Errata A edição nº 13 do Notícias do São Francisco (dezembro/2013), nas páginas 4 e 5, veiculou uma informação equivocada a respeito da exploração do gás de xisto. Diferentemente do que foi escrito, o gás de xisto não pode ser extraído de aquífero, podendo ser encontrado em formações de xisto argiloso. O produto vem se tornando uma fonte de gás natural nos Estados Unidos, vetado em países como França e Bulgária, e sua exploração está em discussão junto ao governo brasileiro. No final de novembro do ano passado, o governo chegou a autorizar o leilão de 240 blocos exploratórios terrestres com potencial para gás natural. Divididas em sete bacias sedimentares, os blocos estão
nos estados do Amazonas, Acre, Tocantins, Alagoas, Sergipe, Piauí, Mato Grosso, Goiás, Bahia, Maranhão, Paraná e São Paulo, num total de 168.348,42 Km². O presidente do Comitê da Bacia Hidrográfica do Rio São Francisco (CBHSF), Anivaldo Miranda, ressalta que o colegiado vê com ressalvas a exploração do produto. “As notícias que chegam dos Estados Unidos nos deixam preocupados, devido à técnica utilizada para extração do gás de xisto, a qual pode provocar contaminação das águas. E quando isso acontece, é um dano irreversível. Em acontecendo, quem irá arcar com o prejuízo?”, questiona, concluindo que “o Comitê é contrário a essa prática da exploração”.
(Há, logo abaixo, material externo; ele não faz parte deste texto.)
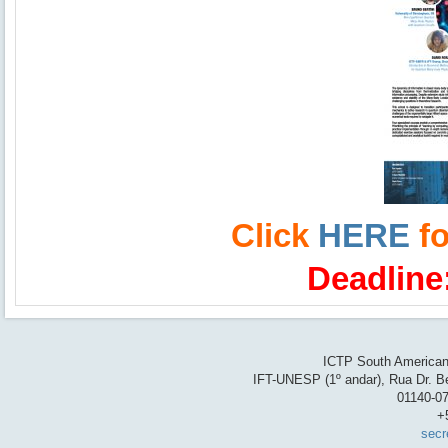
Click
HERE
fo
Deadline
ICTP South American 
IFT-UNESP (1º andar), Rua Dr. Be
01140-07
+
secr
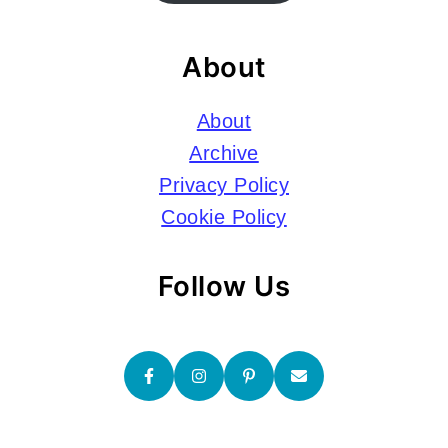
About
About
Archive
Privacy Policy
Cookie Policy
Follow Us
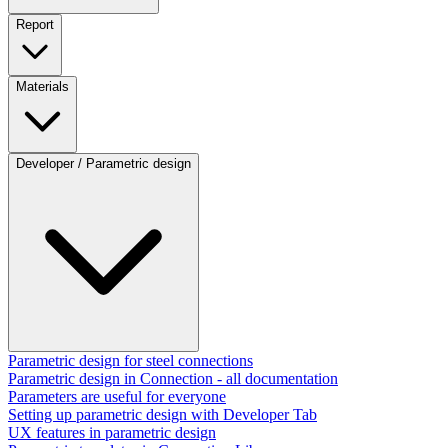
Report
Materials
Developer / Parametric design
Parametric design for steel connections
Parametric design in Connection - all documentation
Parameters are useful for everyone
Setting up parametric design with Developer Tab
UX features in parametric design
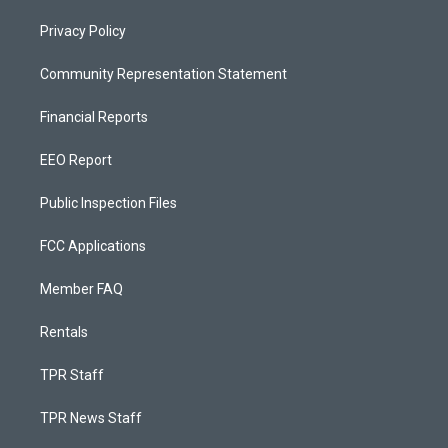
Privacy Policy
Community Representation Statement
Financial Reports
EEO Report
Public Inspection Files
FCC Applications
Member FAQ
Rentals
TPR Staff
TPR News Staff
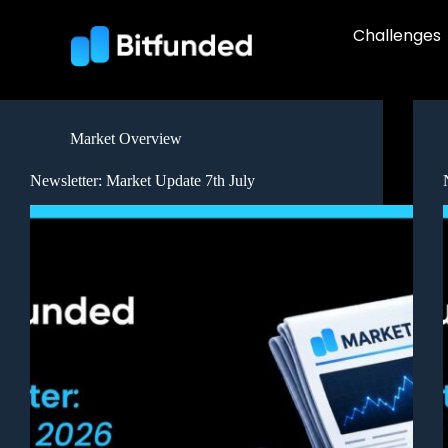
Challenges
Market Overview
Newsletter: Market Update 7th July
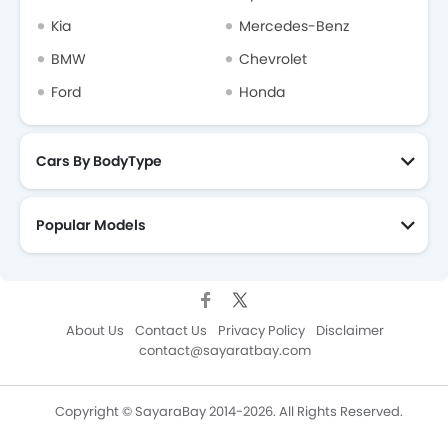
Kia
Mercedes-Benz
BMW
Chevrolet
Ford
Honda
Cars By BodyType
Popular Models
About Us
Contact Us
Privacy Policy
Disclaimer
contact@sayaratbay.com
Copyright © SayaraBay 2014-2026. All Rights Reserved.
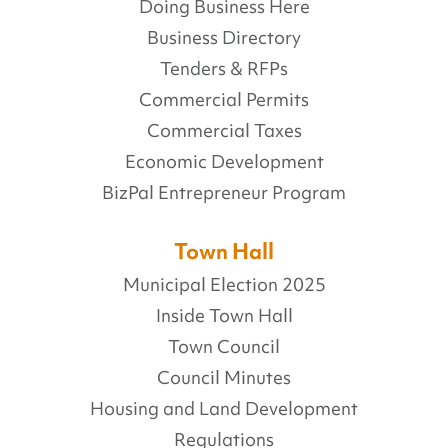
Doing Business Here
Business Directory
Tenders & RFPs
Commercial Permits
Commercial Taxes
Economic Development
BizPal Entrepreneur Program
Town Hall
Municipal Election 2025
Inside Town Hall
Town Council
Council Minutes
Housing and Land Development
Regulations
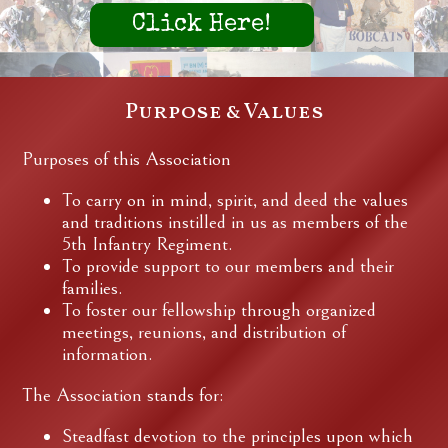
Click Here!
Purpose & Values
Purposes of this Association
To carry on in mind, spirit, and deed the values
and traditions instilled in us as members of the
5th Infantry Regiment.
To provide support to our members and their
families.
To foster our fellowship through organized
meetings, reunions, and distribution of
information.
The Association stands for:
Steadfast devotion to the principles upon which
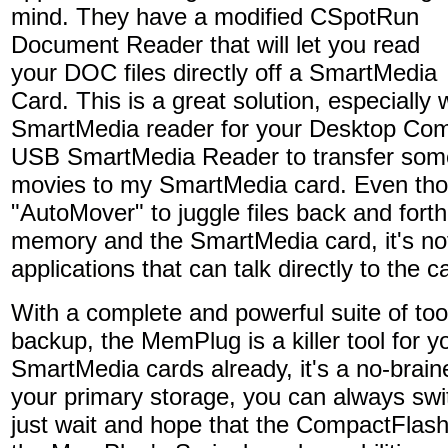
mind. They have a modified CSpotRun
Document Reader that will let you read
your DOC files directly off a SmartMedia
Card. This is a great solution, especiall
SmartMedia reader for your Desktop Com
USB SmartMedia Reader to transfer some
movies to my SmartMedia card. Even thou
"AutoMover" to juggle files back and fort
memory and the SmartMedia card, it's not
applications that can talk directly to the
With a complete and powerful suite of too
backup, the MemPlug is a killer tool for y
SmartMedia cards already, it's a no-brain
your primary storage, you can always swi
just wait and hope that the CompactFlash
Produzido pela Assessoria de Comunicação do CBHSF imprensa@cbhsaofrancisco.org.br www.cbhsaofrancisco.org.br
Coordenação geral: Malu Follador Projeto gráfico e diagramação: CDLJ Publicidade Edição: Antonio Moreno Textos: Antônio Moreno, Ricardo Coelho, Delane Barros e Wilton Mercês. Fotos: Wilton Mercês, Leonardo Ariel, Ricardo Coelho, Arquivo Icoforte.
Este jornal é um produto do Programa de Comunicação do CBHSF Contrato nº 07/2012 — Contrato de Gestão nº 014/ANA/2010— Ato Convocatório nº 043/2011. Direitos Reservados. Permitido o uso das informações desde que citada a fonte.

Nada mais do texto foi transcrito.